Bau der Tesla-Fabrik in Brandenburg: „Ich musste ein Zeichen setzen“

Die Erörterung der Einwendung gegen Tesla ist eine Farce, sagt Uwe Hiksch von den Naturfreunden. Am Montag geht sie weiter.

Ein auto steht vor der Stadthalle Erkner

Fortsetzung folgt umgehend: Auch am Montag werden die Einwendungen gegen Tesla diskutiert Foto: dpa

taz: Herr Hiksch, Sie waren am Mittwoch, dem ersten Tag der Anhörung der Einwände gegen den Bau der Tesla-Gigafactory im beschaulichen Grünheide, in Erkner dabei. Was haben Sie gegen Tesla einzuwenden?

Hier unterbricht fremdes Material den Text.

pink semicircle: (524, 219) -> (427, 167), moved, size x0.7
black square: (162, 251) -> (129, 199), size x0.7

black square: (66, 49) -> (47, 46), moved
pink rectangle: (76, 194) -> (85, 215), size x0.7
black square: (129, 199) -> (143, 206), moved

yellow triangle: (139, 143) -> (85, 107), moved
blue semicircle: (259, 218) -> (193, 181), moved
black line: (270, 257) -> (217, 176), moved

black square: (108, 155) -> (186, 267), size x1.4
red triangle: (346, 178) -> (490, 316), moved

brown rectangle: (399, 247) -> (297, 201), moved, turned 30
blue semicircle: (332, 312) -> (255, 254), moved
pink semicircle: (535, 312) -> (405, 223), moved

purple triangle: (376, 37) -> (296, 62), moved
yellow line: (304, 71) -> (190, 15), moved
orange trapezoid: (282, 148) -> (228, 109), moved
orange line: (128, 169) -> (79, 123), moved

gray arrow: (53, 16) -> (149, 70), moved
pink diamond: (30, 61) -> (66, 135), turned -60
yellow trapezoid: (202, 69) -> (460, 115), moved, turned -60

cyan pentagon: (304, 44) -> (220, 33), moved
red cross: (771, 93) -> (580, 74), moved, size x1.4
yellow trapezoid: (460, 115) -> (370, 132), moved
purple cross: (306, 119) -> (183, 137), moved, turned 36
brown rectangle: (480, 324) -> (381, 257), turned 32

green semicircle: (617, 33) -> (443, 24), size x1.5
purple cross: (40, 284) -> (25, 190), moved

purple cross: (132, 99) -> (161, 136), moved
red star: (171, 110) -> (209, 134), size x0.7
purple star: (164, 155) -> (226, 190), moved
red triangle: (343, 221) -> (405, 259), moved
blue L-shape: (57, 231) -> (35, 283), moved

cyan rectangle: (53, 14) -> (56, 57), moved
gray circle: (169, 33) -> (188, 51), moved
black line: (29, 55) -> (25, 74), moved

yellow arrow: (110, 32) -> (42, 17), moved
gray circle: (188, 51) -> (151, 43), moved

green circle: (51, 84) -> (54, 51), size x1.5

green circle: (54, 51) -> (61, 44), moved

Uwe Hiksch: Wir von den Naturfreunden beschäftigen uns schon lang mit dem Klimawandel, der die Verkehrswende nötig macht. Insofern war uns sehr früh klar, dass wir uns zum Bau der Tesla-Fabrik äußern müssen. Die Autos, die Tesla in Brandenburg bauen will, sind groß, sie sollen den SUVs Konkurrenz machen und sind eine Tonne schwer. Hinzu kommen die Abbaubedingungen von Lithium zum Beispiel in Bolivien. Elektroautos sind einfach der falsche Weg.

Sie waren am Mittwoch der erste von mehreren Teilnehmern, die gegen den Leiter der Anhörung Ulrich Stock vom Landesamt für Umwelt in Brandenburg einen Befangenheitsantrag gestellt haben. Warum?

Herr Stock hat schon vor zehn Tagen den Medien gesagt, dass er keine grundsätzlichen Genehmigungshindernisse erkennen könne, auch nicht aufgrund der eingereichten Einwendungen, also quasi vor der Umweltverträglichkeitsprüfung. Auch während der Erörterung hat er bewiesen, dass er nicht einmal ein Mindestmaß an Grundneutralität besitzt. Das war schon sehr unangenehm, wie er da beispielsweise Leuten den Mund verboten hat. Es hat mich sehr geärgert. Ich musste ein Zeichen setzen.

„Ich habe selten erlebt, dass sich eine Behörde so schlecht auf die Fragen der Bürger vorbereitet hat.“

Hat es Sie gewundert, dass den Befangenheitsanträgen – allein am ersten Tag folgten zwei weitere – widersprochen wurde?

Überhaupt nicht. Ich war schon auf zahlreichen Erörterungen dieser Art, es gehört dazu. Sie werden stets von jenen Behörden geprüft, denen Befangenheit vorgeworfen wird. Und dennoch sind sie wichtig.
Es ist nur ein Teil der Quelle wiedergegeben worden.